Death, a great blessing in a way
When I went into the theater to watch the documentary film “Talking Architect,” my interest was on the buildings. Jung Ki-yong (1945-2011) always highlighted the harmony between nature and people, and I wanted to take a closer and vivid look at his artistic world. However, what captivated me was not the buildings, but the man. The architect was dying.
It was early 2010 when filmmaker Jeong Jae-eun began shooting Jung. He had been fighting colon cancer for five years and underwent surgery and chemotherapy.
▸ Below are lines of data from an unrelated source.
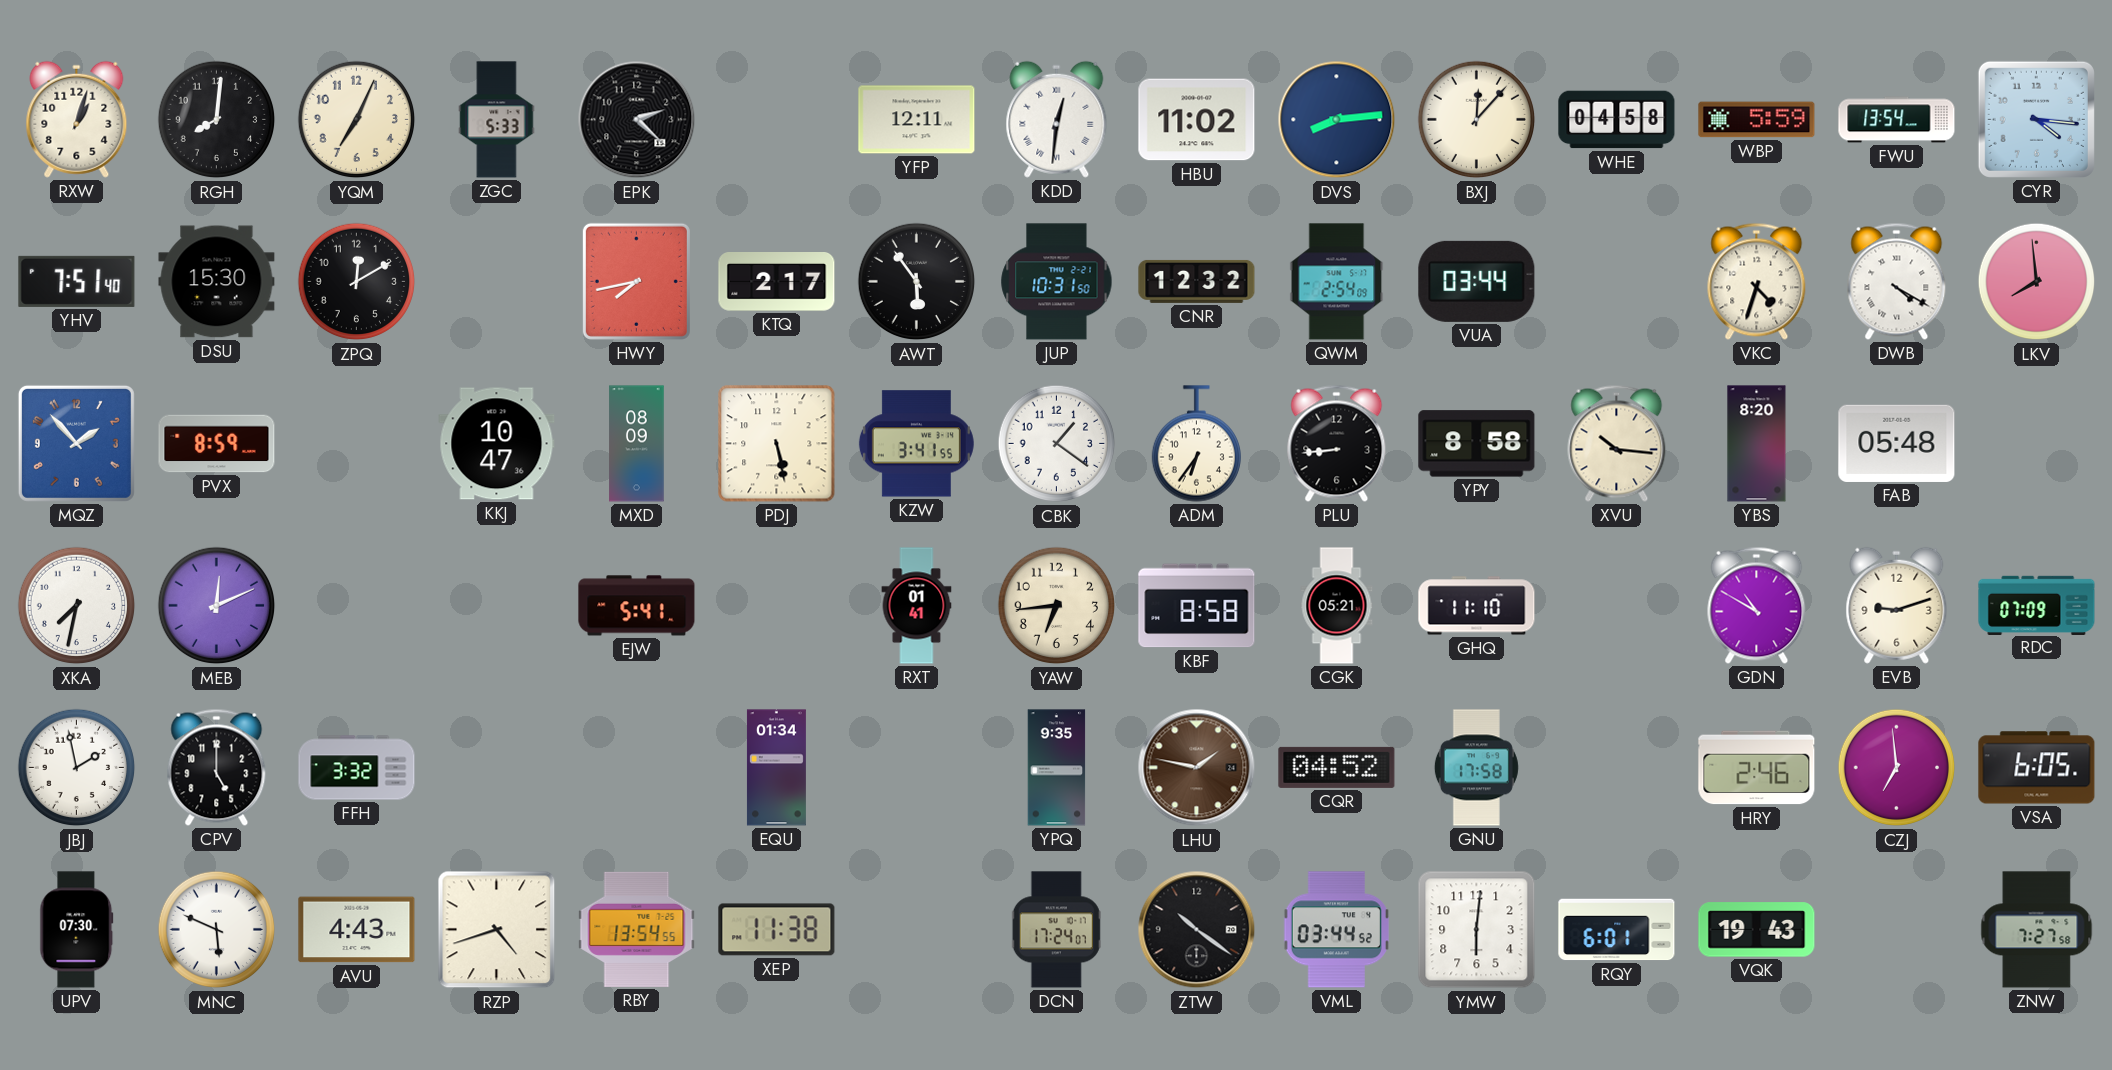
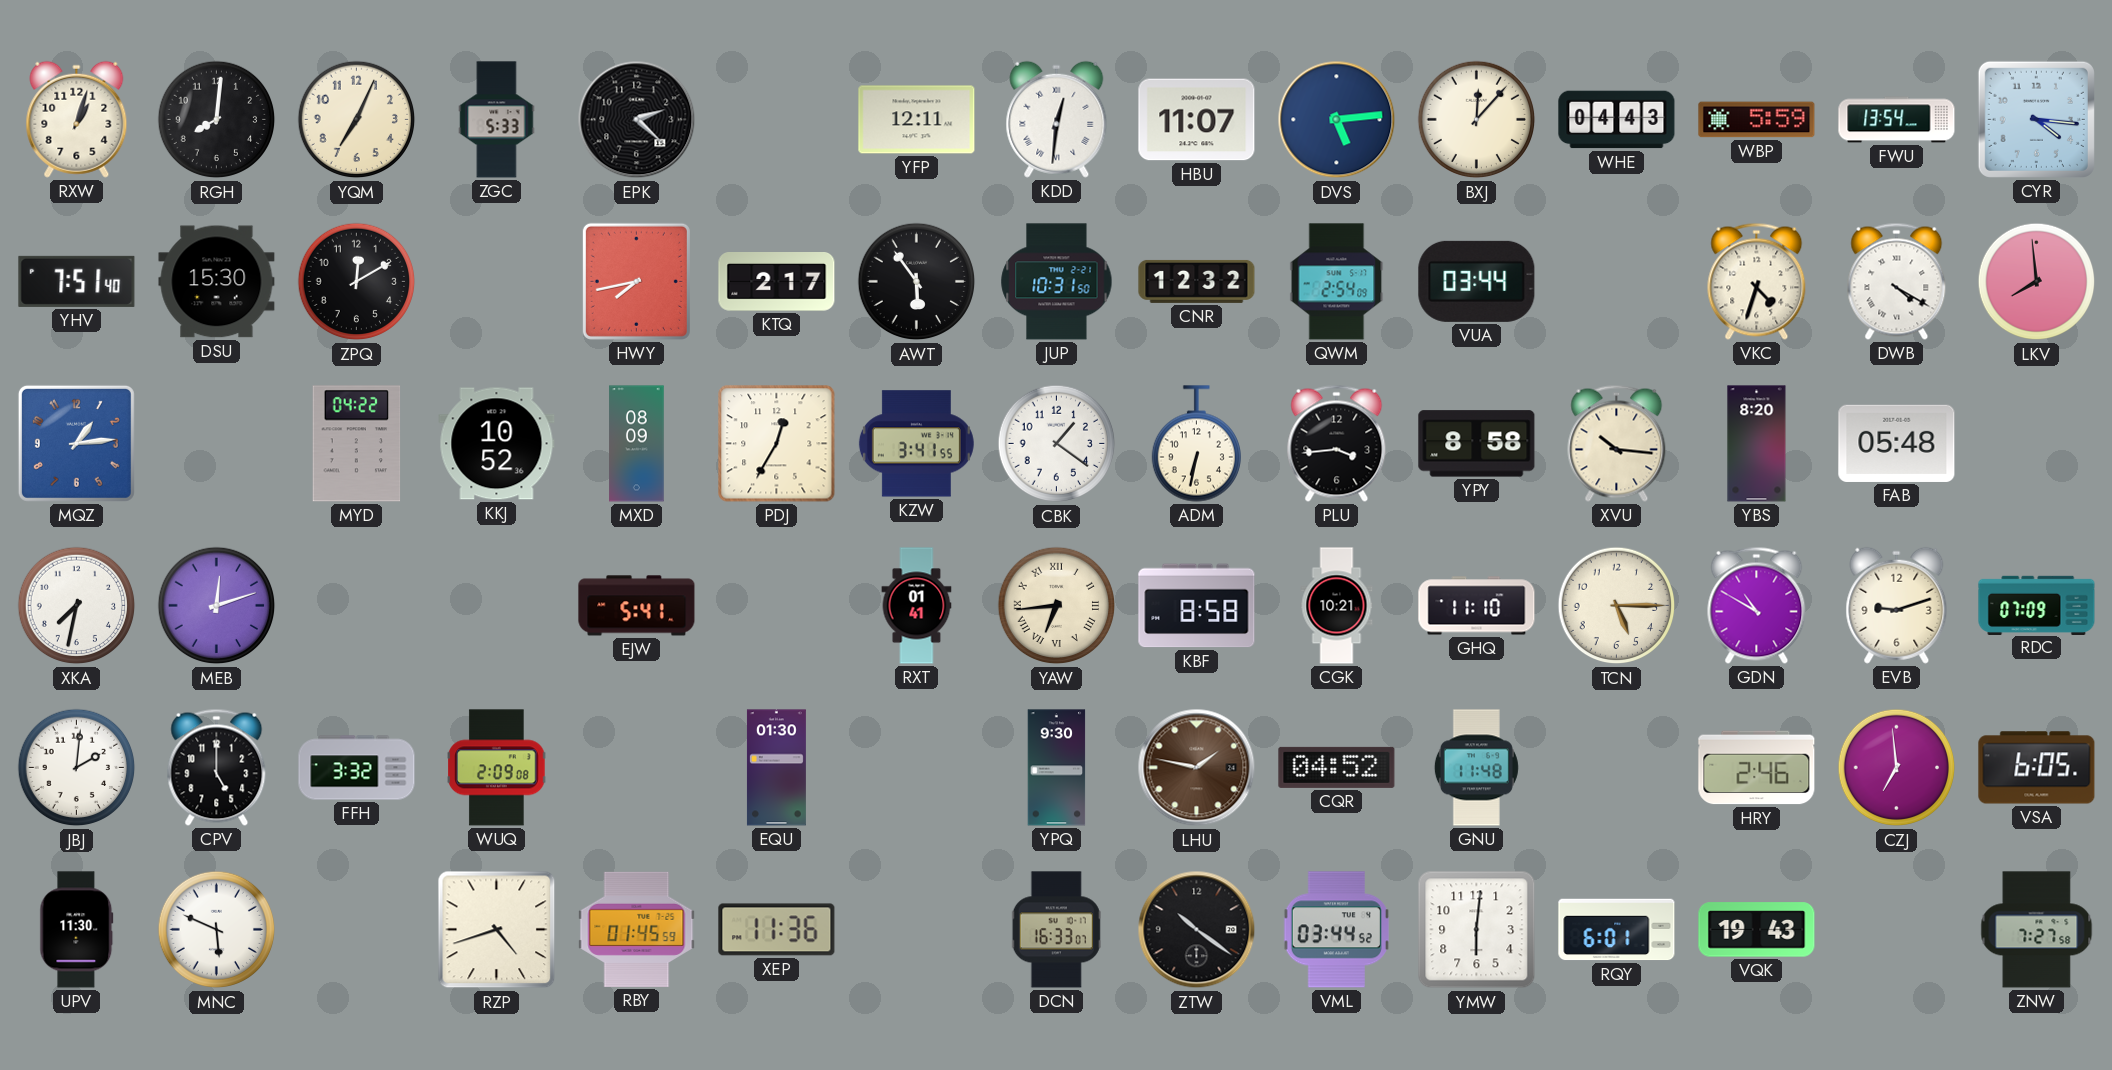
HBU: 11:02 -> 11:07
DVS: 8:14 -> 5:14
WHE: 04:58 -> 04:43
MQZ: 1:53 -> 1:14
PVX: 8:59 -> none
MYD: none -> 04:22
KKJ: 10:47 -> 10:52
PDJ: 5:28 -> 12:35
ADM: 6:36 -> 6:32
PLU: 8:44 -> 3:44
MEB: 12:11 -> 12:12
YAW numerals: Arabic -> Roman
CGK: 05:21 -> 10:21
TCN: none -> 5:15
JBJ: 1:58 -> 2:01
WUQ: none -> 2:09
EQU: 01:34 -> 01:30
YPQ: 9:35 -> 9:30
GNU: 17:58 -> 11:48
UPV: 07:30 -> 11:30
AVU: 4:43 -> none
RBY: 13:54 -> 01:45
XEP: 11:38 -> 11:36
DCN: 17:24 -> 16:33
Then, the cancer spread to the liver and lungs, and he had to go through surgery again. Because of severe vocal problems, he had to carry a microphone to speak. Jung does not speak of pain, fear, frustration or powerlessness. He only becomes slower and thinner. One life disappeared gradually, and it was more miraculous than tragic.
He becomes so weak that he has a hard time walking. One day, he is riding in a car, watching the bright autumn sunshine out the window. As he looks at the glittering leaves, his whole face beams with pure joy. In his small, old rental house, he puts his feet on the sun-drenched floor. He says that his house is plush and he really likes it. Part of this life’s work was to build the “Library of Miracles” in six small cities. Children are free in these libraries, inside and out. They get to take off their shoes and socks and read books, lying down. They can play hide and seek. He has abandoned his perspective as an architect and began to look at things from the eyes of the children.
On March 5, 2011, he called the staff at his office, who had been working for him for decades. He was too weak to keep his head up, but he rode in an ambulance and went to the Acheon-dong forest in Gwangju, Gyeonggi. Surrounded by his close friends and family, he embraced the coming spring with his whole body. He whispered, “I thank the trees, the wind, the sky, the air and everyone and everything.” A week later, he passed away.
I have lost a number of loved ones to cancer. I always hoped that my end would be different. However, Jung’s last days taught me that enduring pain is also a part of life. He published six books while fighting cancer. He held exhibitions and gave his all remaining energy to say everything he had to say. Just as filmmaker Jeong recalls, Jung controlled his reality by “never thinking about death but accepting death at the same time.” Death is a great blessing in a way.
The author is an editorial writer of the JoongAng Ilbo.